AIM OF THE TASK = A single number is required: how many lines in the records below contain "Deckungs".

*** Opening of ENTRIES SUPPLIED ***

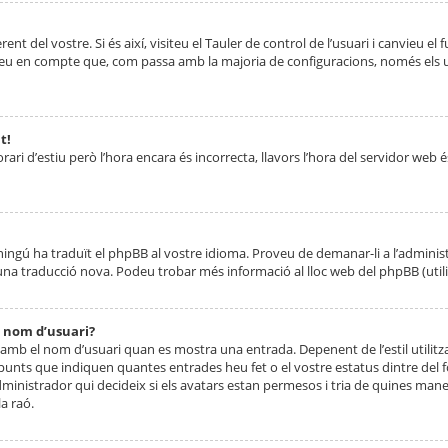
nt del vostre. Si és així, visiteu el Tauler de control de l’usuari i canvieu el
ueu en compte que, com passa amb la majoria de configuracions, només els usu
t!
orari d’estiu però l’hora encara és incorrecta, llavors l’hora del servidor web é
 ningú ha traduït el phpBB al vostre idioma. Proveu de demanar-li a l’administ
na traducció nova. Podeu trobar més informació al lloc web del phpBB (utilitze
 nom d’usuari?
mb el nom d’usuari quan es mostra una entrada. Depenent de l’estil utilitza
 punts que indiquen quantes entrades heu fet o el vostre estatus dintre de
dministrador qui decideix si els avatars estan permesos i tria de quines maner
a raó.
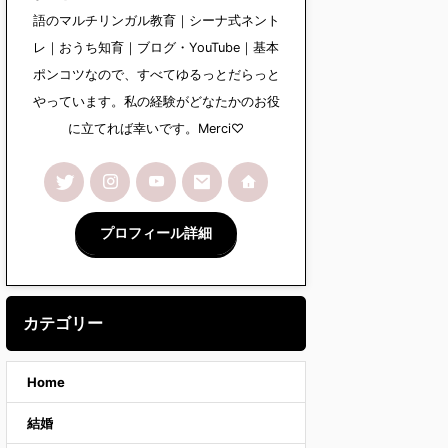
語のマルチリンガル教育｜シーナ式ネント
レ｜おうち知育｜ブログ・YouTube｜基本
ポンコツなので、すべてゆるっとだらっと
やっています。私の経験がどなたかのお役
に立てれば幸いです。Merci♡
プロフィール詳細
カテゴリー
Home
結婚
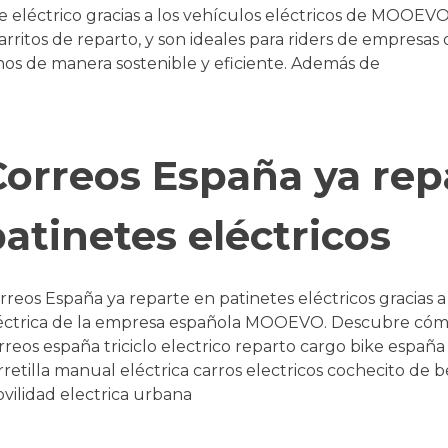
e eléctrico gracias a los vehículos eléctricos de MOOEV
 carritos de reparto, y son ideales para riders de empresa
os de manera sostenible y eficiente. Además de
Correos España ya rep
atinetes eléctricos
rreos España ya reparte en patinetes eléctricos gracias 
éctrica de la empresa española MOOEVO. Descubre cómo
rreos españa triciclo electrico reparto cargo bike españa
rretilla manual eléctrica carros electricos cochecito de 
vilidad electrica urbana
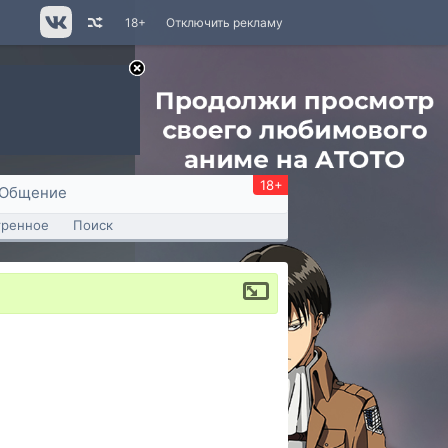
18+
Отключить рекламу
18+
Общение
тренное
Поиск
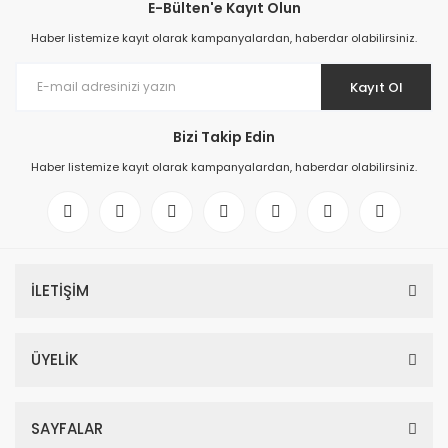
E-Bülten'e Kayıt Olun
Haber listemize kayıt olarak kampanyalardan, haberdar olabilirsiniz.
Kayıt Ol
Bizi Takip Edin
Haber listemize kayıt olarak kampanyalardan, haberdar olabilirsiniz.
İLETİŞİM
ÜYELİK
SAYFALAR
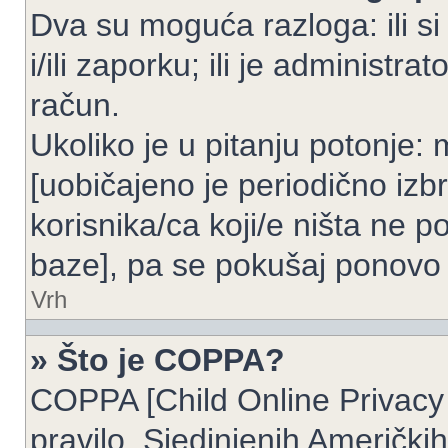
Dva su moguća razloga: ili si
i/ili zaporku; ili je administrat
račun.
Ukoliko je u pitanju potonje: 
[uobičajeno je periodično izbr
korisnika/ca koji/e ništa ne p
baze], pa se pokušaj ponovo re
Vrh
» Što je COPPA?
COPPA [Child Online Privacy 
pravilo, Sjedinjenih Američk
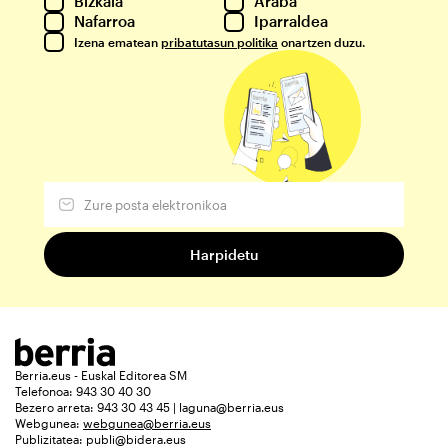
Bizkaia
Araba
Nafarroa
Iparraldea
Izena ematean
pribatutasun politika
onartzen duzu.
Berria.eus - Euskal Editorea SM
Telefonoa: 943 30 40 30
Bezero arreta: 943 30 43 45 | laguna@berria.eus
Webgunea:
webgunea@berria.eus
Publizitatea:
publi@bidera.eus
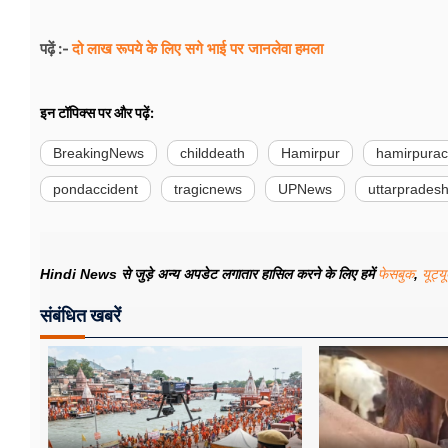
दो लाख रूपये के लिए सगे भाई पर जानलेवा हमला
पढ़ें :-
इन टॉपिक्स पर और पढ़ें:
BreakingNews
childdeath
Hamirpur
hamirpurac
pondaccident
tragicnews
UPNews
uttarprades
Hindi News से जुड़े अन्य अपडेट लगातार हासिल करने के लिए हमें
फेसबुक
,
यूट्य
संबंधित खबरें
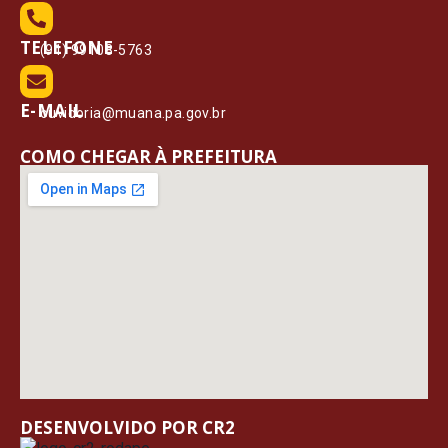
TELEFONE
(91) 99108-5763
E-MAIL
ouvidoria@muana.pa.gov.br
COMO CHEGAR À PREFEITURA
DESENVOLVIDO POR CR2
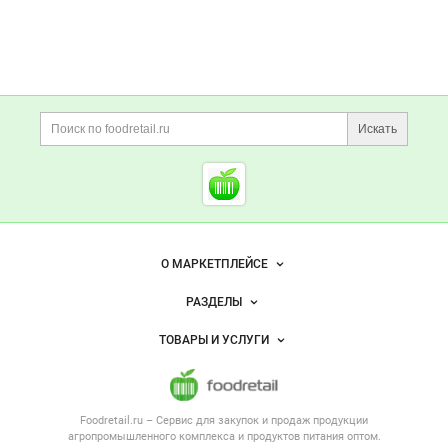
Дополнительная информация
Поиск по сайту и ссы
Искать
Cсылки на полезные проект
Foodretail.ru
— продукты
питания
Важные разделы и контакты
Навигация по сайту
О МАРКЕТПЛЕЙСЕ
Новости Foodretail.ru
РАЗДЕЛЫ
Услуги и цены
Объявления
ТОВАРЫ И УСЛУГИ
Размещение рекламы
Каталог компаний
Напитки, соки, вода
Публичная оферта
Новости рынка
Услуги
Контактная информация
Форум
Foodretail.ru – Сервис для закупок и продаж
продукции
Оборудование для пищепрома
Политика обработки персональных данных
Вакансии
агропромышленного комплекса и продуктов питания
оптом.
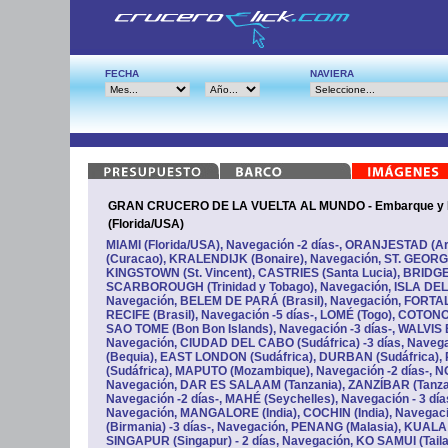
FECHA
NAVIERA
GRAN CRUCERO DE LA VUELTA AL MUNDO - Embarque y 
(Florida/USA)
MIAMI (Florida/USA), Navegación -2 días-, ORANJESTAD (
(Curacao), KRALENDIJK (Bonaire), Navegación, ST. GEORG
KINGSTOWN (St. Vincent), CASTRIES (Santa Lucia), BRID
SCARBOROUGH (Trinidad y Tobago), Navegación, ISLA DEL
Navegación, BELEM DE PARÁ (Brasil), Navegación, FORTALE
RECIFE (Brasil), Navegación -5 días-, LOMÉ (Togo), COTONO
SAO TOME (Bon Bon Islands), Navegación -3 días-, WALVIS B
Navegación, CIUDAD DEL CABO (Sudáfrica) -3 días, Nave
(Bequia), EAST LONDON (Sudáfrica), DURBAN (Sudáfrica)
(Sudáfrica), MAPUTO (Mozambique), Navegación -2 días-, 
Navegación, DAR ES SALAAM (Tanzania), ZANZÍBAR (Tanza
Navegación -2 días-, MAHÉ (Seychelles), Navegación - 3 día
Navegación, MANGALORE (India), COCHIN (India), Navegac
(Birmania) -3 días-, Navegación, PENANG (Malasia), KUAL
SINGAPUR (Singapur) - 2 días, Navegación, KO SAMUI (Tai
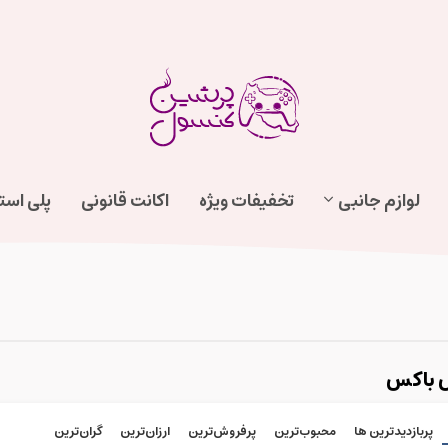
لوازم جانبی
تخفیفات ویژه
اکانت قانونی
پلی اس
 باکس
پربازدیدترین ها
محبوب‌‌ترین
پرفروش‌ترین
ارزان‌ترین
گران‌ترین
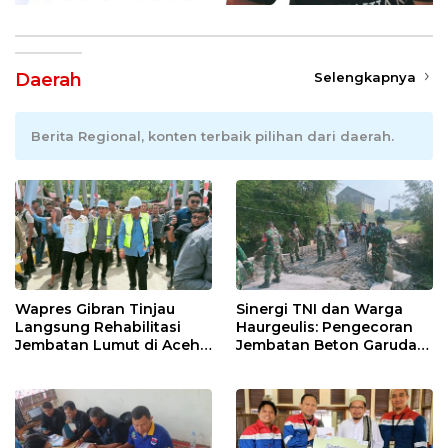
Daerah
Selengkapnya
Berita Regional, konten terbaik pilihan dari daerah.
Wapres Gibran Tinjau
Sinergi TNI dan Warga
Langsung Rehabilitasi
Haurgeulis: Pengecoran
Jembatan Lumut di Aceh
Jembatan Beton Garuda
Tengah, Targetkan
di Indramayu Rampung
Konektivitas Pulih Cepat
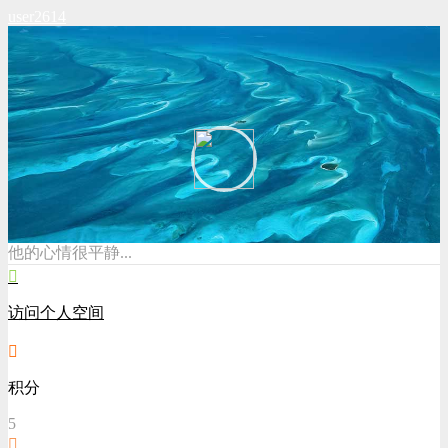
user2614
他的心情很平静...
访问个人空间
积分
5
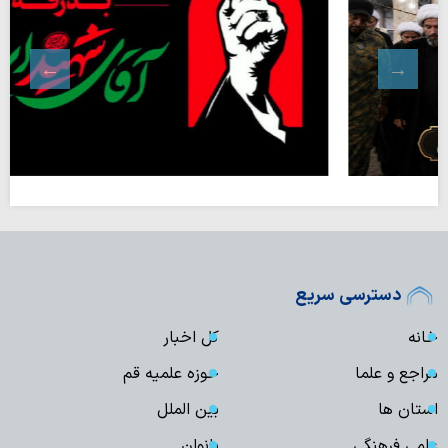
دسترسی سریع
خانه
کل اخبار
مراجع و علما
حوزه علمیه قم
استان ها
بین الملل
علمی فرهنگی
بانوان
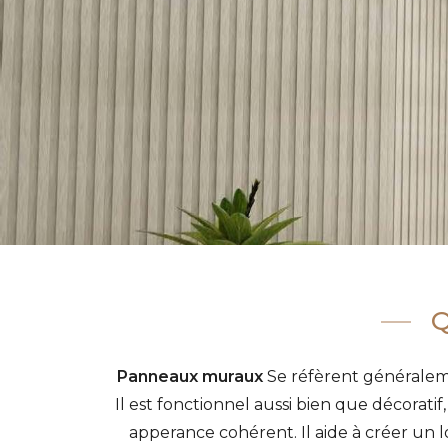
Q
Panneaux muraux
Se réfèrent généraleme
Il est fonctionnel aussi bien que décorati
apperance cohérent. Il aide à créer un lo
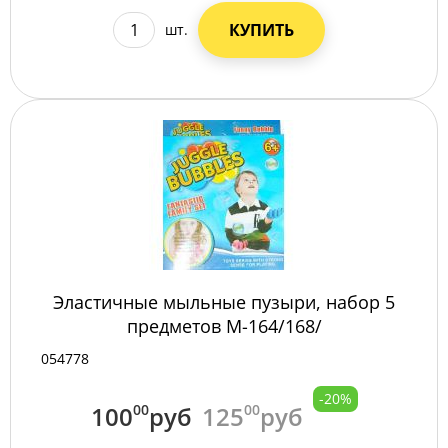
КУПИТЬ
шт.
Эластичные мыльные пузыри, набор 5
предметов M-164/168/
054778
-20%
100
00
руб
125
00
руб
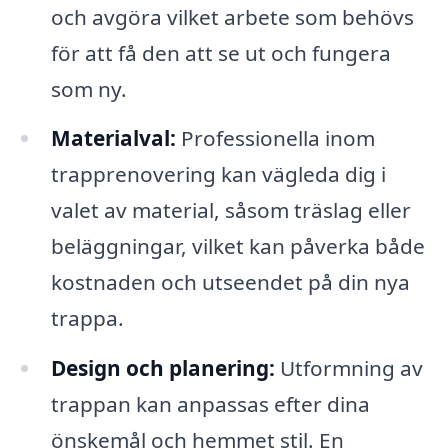
och avgöra vilket arbete som behövs
för att få den att se ut och fungera
som ny.
Materialval:
Professionella inom
trapprenovering kan vägleda dig i
valet av material, såsom träslag eller
beläggningar, vilket kan påverka både
kostnaden och utseendet på din nya
trappa.
Design och planering:
Utformning av
trappan kan anpassas efter dina
önskemål och hemmet stil. En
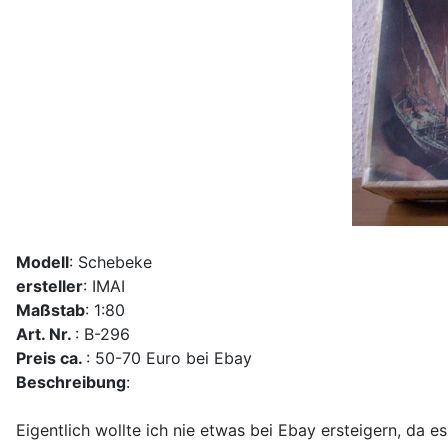
Modell
: Schebeke
ersteller
: IMAI
Maßstab
: 1:80
Art. Nr.
: B-296
Preis ca.
: 50-70 Euro bei Ebay
Beschreibung
:
Eigentlich wollte ich nie etwas bei Ebay ersteigern, da 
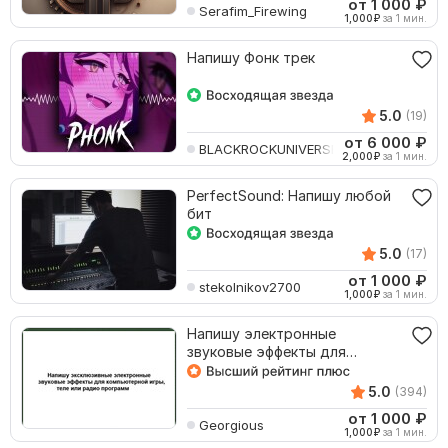
от 1 000
₽
Serafim_Firewing
1,000
₽
за 1 мин.
Напишу Фонк трек
5.0
(19)
от 6 000
₽
BLACKROCKUNIVERSE
2,000
₽
за 1 мин.
PerfectSound: Напишу любой
бит
5.0
(17)
от 1 000
₽
stekolnikov2700
1,000
₽
за 1 мин.
Напишу электронные
звуковые эффекты для
компьютерных игр, теле и
радио
5.0
(394)
от 1 000
₽
Georgious
1,000
₽
за 1 мин.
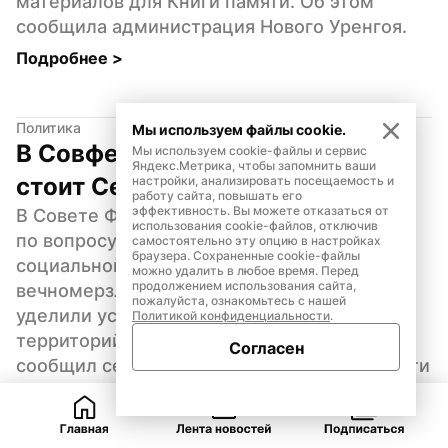
материалов для Книги памяти. Об этом 
сообщила администрация Нового Уренгоя.
Подробнее 
>
Политика
Мы используем файлы cookie.
В Совфеде обсудили то, на чем 
Мы используем cookie-файлы и сервис
Яндекс.Метрика, чтобы запомнить ваши
стоит Север
настройки, анализировать посещаемость и
работу сайта, повышать его
эффективность. Вы можете отказаться от
В Совете Федерации прошел круглый стол 
использования cookie-файлов, отключив
по вопросу эксплуатации жилья и объектов 
самостоятельно эту опцию в настройках
браузера. Сохраненные cookie-файлы
социальной инфраструктуры на 
можно удалить в любое время. Перед
продолжением использования сайта,
вечномерзлых грунтах. Особое внимание 
пожалуйста, ознакомьтесь с нашей
уделили успешным практикам северных 
Политикой конфиденциальности
.
территорий, в том числе Ямала. Об этом 
Согласен
сообщил сенатор от законодательной власти 
округа Алексей Ситников.
Подробнее 
>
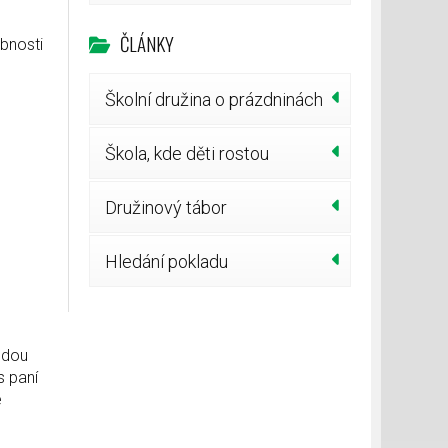
ČLÁNKY
bnosti
Školní družina o prázdninách
Škola, kde děti rostou
Družinový tábor
Hledání pokladu
udou
s paní
é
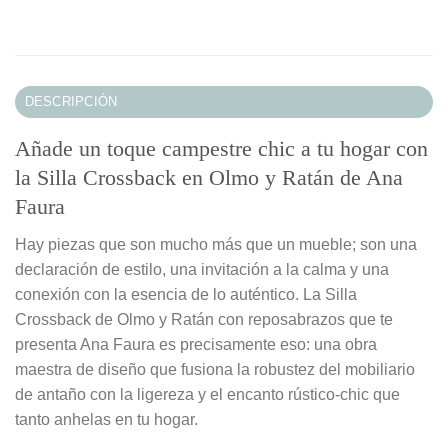
DESCRIPCIÓN
Añade un toque campestre chic a tu hogar con
la Silla Crossback en Olmo y Ratán de Ana
Faura
Hay piezas que son mucho más que un mueble; son una
declaración de estilo, una invitación a la calma y una
conexión con la esencia de lo auténtico. La Silla
Crossback de Olmo y Ratán con reposabrazos que te
presenta Ana Faura es precisamente eso: una obra
maestra de diseño que fusiona la robustez del mobiliario
de antaño con la ligereza y el encanto rústico-chic que
tanto anhelas en tu hogar.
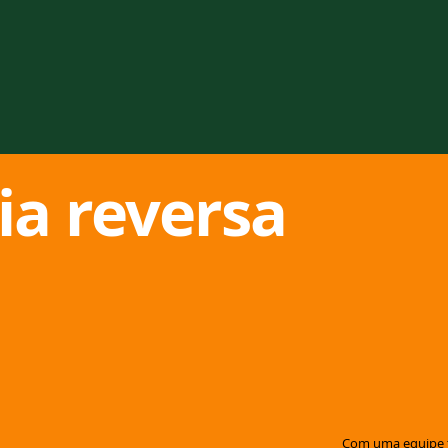
ia reversa
Com uma equipe t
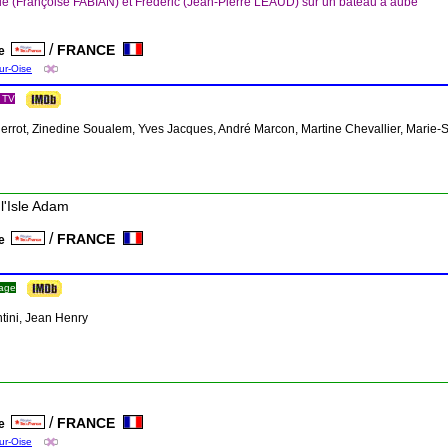
e (Françoise FABIAN) et Frédéric (Jean-Pierre LEAUD) sur un bâteau à aube
/
FRANCE
ce
ur-Oise
 TV
Pierrot, Zinedine Soualem, Yves Jacques, André Marcon, Martine Chevallier, Mari
l'Isle Adam
/
FRANCE
ce
rage
tini, Jean Henry
/
FRANCE
ce
ur-Oise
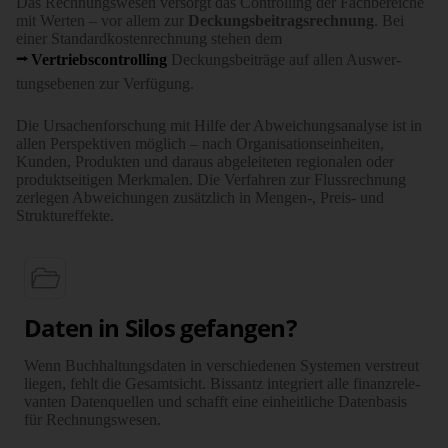
Das Rechnungswesen versorgt das Controlling der Fach­bereiche
mit Werten – vor allem zur
Deckungs­bei­trags­rechnung
. Bei
einer Stand­ard­koste­nrechnung stehen dem
Vertriebscontrolling
Deckungs­beiträge auf allen Auswer­
tungs­ebenen zur Verfügung.
Die Ursachenforschung mit Hilfe der Abweichungs­analyse ist in
allen Perspek­tiven möglich – nach Organi­sa­tions­einheiten,
Kunden, Produkten und daraus abge­lei­teten regionalen oder
produkt­seitigen Merkmalen. Die Verfahren zur Fluss­rechnung
zerlegen Abweichungen zusätz­lich in Mengen-, Preis- und
Struktur­effekte.
Daten in Silos gefangen?
Wenn Buchhaltungsdaten in verschie­denen Systemen verstreut
liegen, fehlt die Gesamt­sicht. Bissantz inte­griert alle finanz­rele­
vanten Daten­quellen und schafft eine ein­heit­liche Daten­basis
für Rechnungs­wesen.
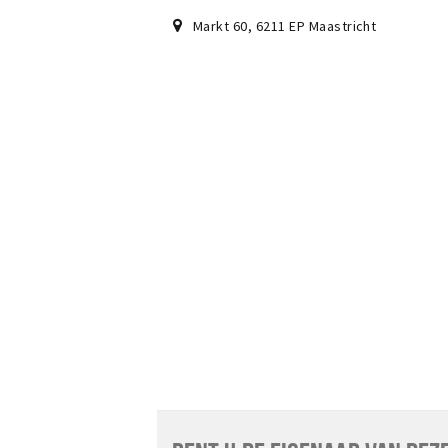
Markt 60
,
6211 EP
Maastricht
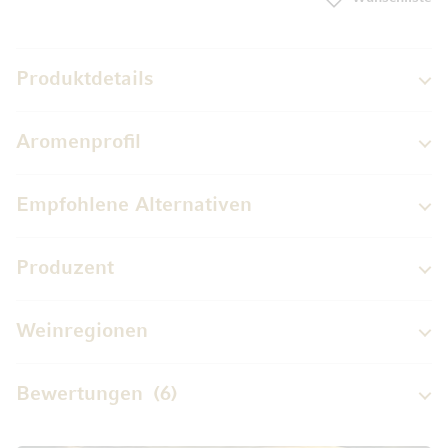
Produktdetails
Aromenprofil
Empfohlene Alternativen
Produzent
Weinregionen
Bewertungen
6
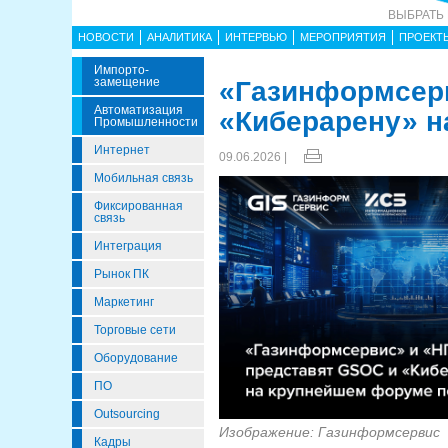
ВЫБРАТЬ
НОВОСТИ
АНАЛИТИКА
ИНТЕРВЬЮ
МЕРОПРИЯТИЯ
ПРОЕКТ
Импорто­
Замещение
«Газинформсер
Автоматизация
«Киберарену» н
Промышленности
Интернет
09.06.2026 |
Мобильная связь
Фиксированная
связь
Интеграция
Рынок ПК
Маркетинг
Торговые сети
Оборудование
ПО
Outsourcing
Изображение: Газинформсервис
Кадры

*** Close of ENTRIES SUPPLIED ***

OUTPUT = 2